The DGPT and PDGA have a sweeping arrangement for a new future of pro disc golf.
September 28, 2021 by Charlie Eisenhood in News with comments
In a historic deal that will fundamentally alter the professional disc golf scene, the Disc Golf Pro Tour will take over full operations of the Elite Series and become the “Official Pro Tour of the PDGA.” The PDGA National Tour, in operation since 2003, will not return in 2022, marking this past weekend’s Music City Open as the final event in its history.
“The National Tour has been around for 17, 18 years now, and the Pro Tour came around six years ago and has knocked it out of the park,” said PDGA Board of Directors President Nate Heinold. “So the National Tour is merging with the Disc Golf Pro Tour. The DGPT will be the only Elite Series in North America for the 2022 season and beyond. And very excited to have the reins moved on to [DGPT CEO] Jeff [Spring] and his management of the Tour. And so next year, you will see one unified tour.”
The DGPT will remain a for-profit company independent of the PDGA, but the governing body is now a small minority shareholder in the DGPT as a part of this deal, Spring told Ultiworld Disc Golf.
“From the beginning, we have aimed to provide the highest level of professional disc golf to our players and fans,” Spring said in a statement. “This agreement is another step in the maturation of the sport and will allow us to continue to meet our goals while reaching new heights. We are thrilled to come to this agreement with the PDGA and look forward to continuing to work with them to grow the sport that we love. We have been in discussions with the PDGA for more than four years to ensure that this deal creates the best possible outcomes for the DGPT as well as the PDGA and its members.”

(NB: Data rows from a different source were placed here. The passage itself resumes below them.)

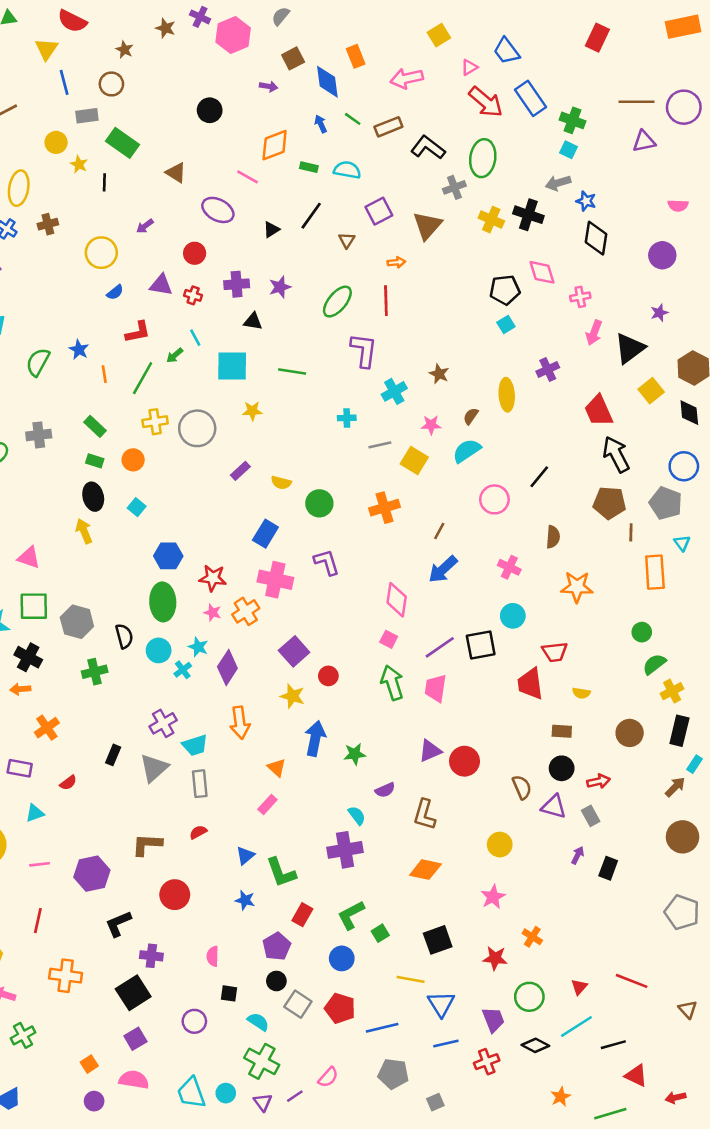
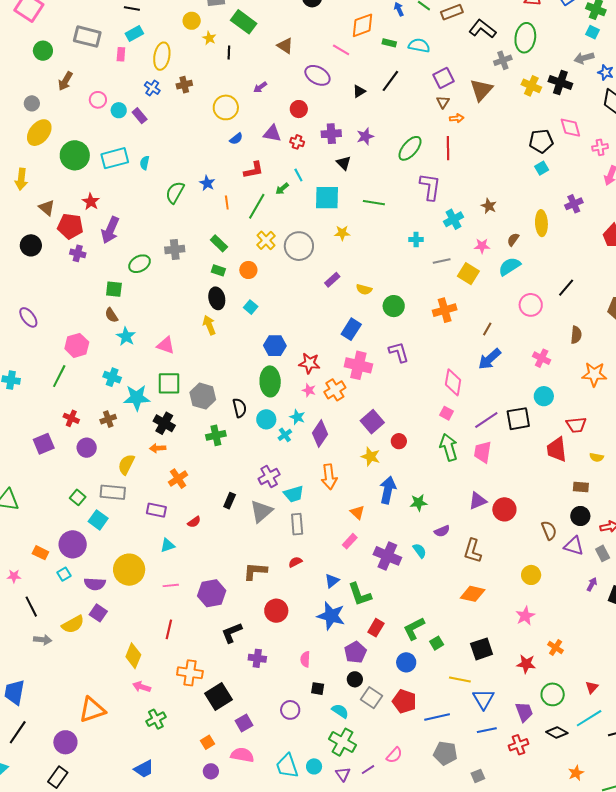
brown triangle: (347, 240) -> (443, 102), moved
black triangle: (253, 321) -> (344, 163), turned 35
yellow cross: (155, 422) -> (266, 240), turned -36
purple cross: (345, 850) -> (387, 556), moved, turned 32
blue star: (245, 900) -> (331, 616), size x1.8
black square: (133, 993) -> (218, 696), moved

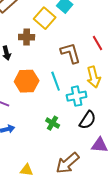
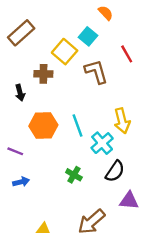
red line: (98, 43) -> (127, 54), moved
brown L-shape: (71, 53) -> (96, 72), moved
cyan cross: (77, 96) -> (102, 143), turned -30

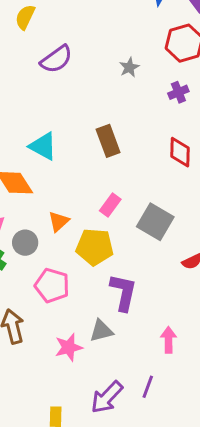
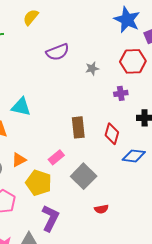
purple semicircle: (56, 59) -> (58, 52), moved
brown rectangle: (108, 141) -> (78, 127), moved
cyan triangle: (43, 146) -> (21, 107), turned -30

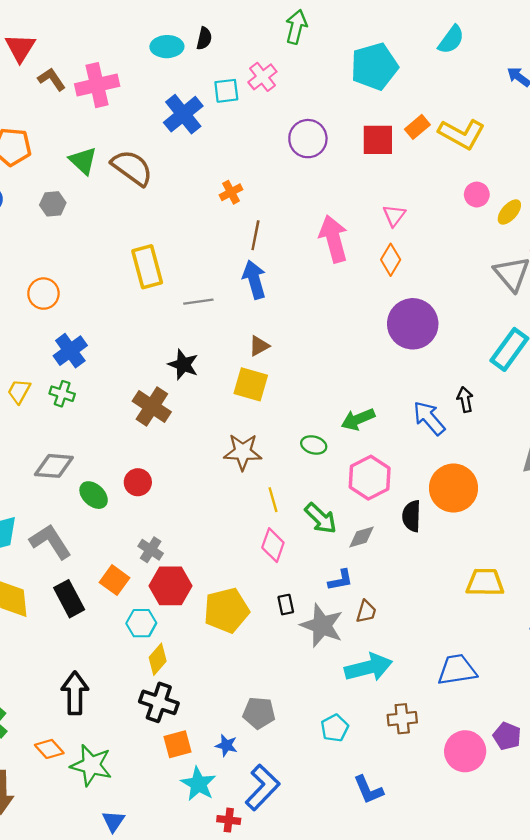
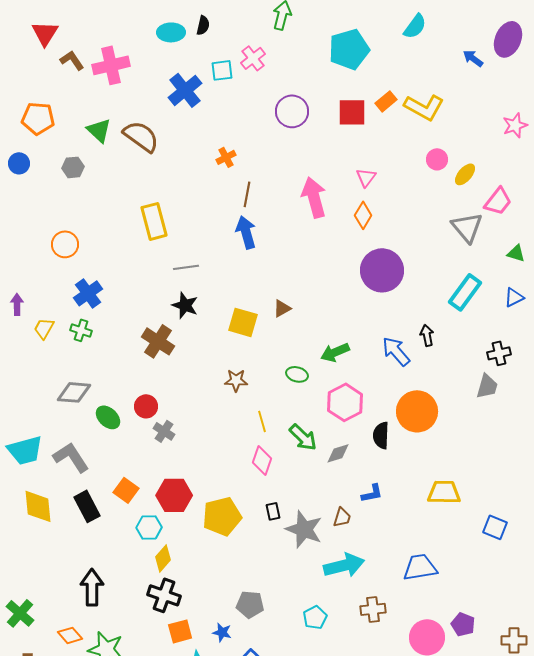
gray line: (198, 302) -> (186, 267), moved
brown triangle: (259, 346) -> (282, 308), moved
brown star: (243, 452) -> (236, 380), size x0.7
gray cross: (151, 550) -> (164, 431), moved
blue L-shape: (341, 580) -> (372, 493), moved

Spring said that the National Tour stops from 2021 have an opportunity to return to the schedule as DGPT events in 2022; a full schedule announcement is expected by the end of the week. The PDGA will retain control of its Major Championships: the Pro World Championships, US Women’s Disc Golf Championship, and the newly minted PDGA Champions Cup coming next spring. The PDGA will still select the hosts and oversee the Majors, but the DGPT will assist in the operations of the events and also control their media rights, enabling the Tour to coordinate post-production teams across the full season and negotiate with national broadcasters like ESPN across the spectrum of pro disc golf tournaments.
“The PDGA will continue to sanction and support the Major tournaments that define the pinnacle of disc golf,” said PDGA Executive Director Joe Chargualaf in a statement. “The PDGA is an entity that represents the foundation of the sport and the caretaker of its history. As the governing body, we are committed to preserving the sport’s storied past while continuing to build a future for all disc golfers. This partnership enables both organizations to come together to do just that.”

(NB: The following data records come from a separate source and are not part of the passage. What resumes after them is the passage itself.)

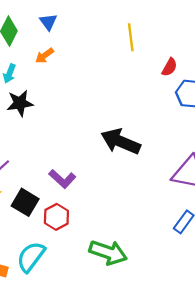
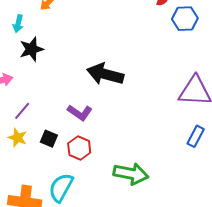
black arrow: (121, 142) -> (105, 74), moved
black square: (25, 202) -> (49, 139), size x0.7

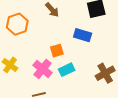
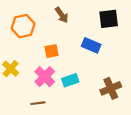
orange square: (57, 51) -> (51, 51), moved

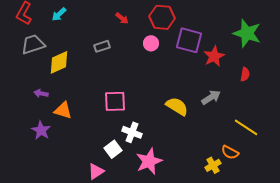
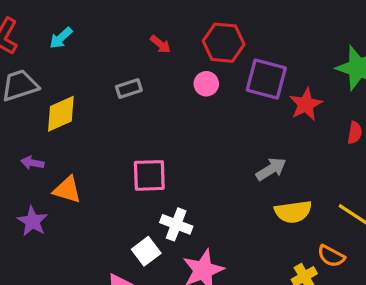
gray arrow: (211, 97) -> (271, 169), moved
yellow semicircle: (177, 106) -> (293, 212), moved, turned 140

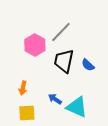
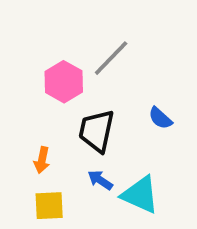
black trapezoid: (64, 61) -> (97, 131), moved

“We know that the PDGA staff does a fantastic job, and they’ll basically be doing everything that they do, but we’re just going to try to combine and help make them even better,” said Spring. “So when you think about the Majors, you’re going to think about a superteam, trying to elevate the Majors into a stratosphere that we’ve never even seen before.”
The PDGA will retain its member benefit for 50% off a monthly Disc Golf Network1 subscription for live coverage, but under this deal PDGA members will also get access to free tier on DGN that includes streaming from USWDGC, Champions Cup, the final two rounds of Pro Worlds, and the first and last events of the DGPT regular season, along with a significant archive of past footage.

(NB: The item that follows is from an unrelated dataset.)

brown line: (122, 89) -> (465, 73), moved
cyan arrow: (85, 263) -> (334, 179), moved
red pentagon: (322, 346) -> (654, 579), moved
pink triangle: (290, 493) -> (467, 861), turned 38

“We’re always looking for ways to enhance benefits to our membership, and this is another benefit that people get when they join the PDGA, with everything else we give them in terms of our technology platform and ability to play sanctioned events…,” said Heinold. “This is helping fulfill our mission.”
The DGPT has been seeking to take over the full professional disc golf season for years. In 2015, DGPT founder Steve Dodge approached the PDGA Board with a proposal to operate “an elite national series of events to replace the PDGA National Tour in 2016.” The Board demurred, but Dodge pushed forward with the launch the DGPT the following year anyway. There were future discussions about the DGPT taking over, but the Tour struggled financially in 2019 before Dodge sold the company to long-time investor Todd Rainwater and Spring. Talks about a potential future merger resumed with a new ownership group in place.
“From the very outset, the PDGA has been our strongest partner,” said Spring. “They have not only provided a level to grow upon, a platform. But from day one, we were in discussions with Joe [Chargualaf] about how to make this a reality.”
Heinold said that the PDGA will now have more opportunity to focus on the development of the sport outside of the professional scene, the organization’s primary goal. The PDGA’s press releases notes that the organization “will also increase efforts on core initiatives such as international growth, enhancing league and affiliate club programs, introducing disc golf into school systems, providing oversight of rules and competition standards, and the overall promotion and growth of the sport.”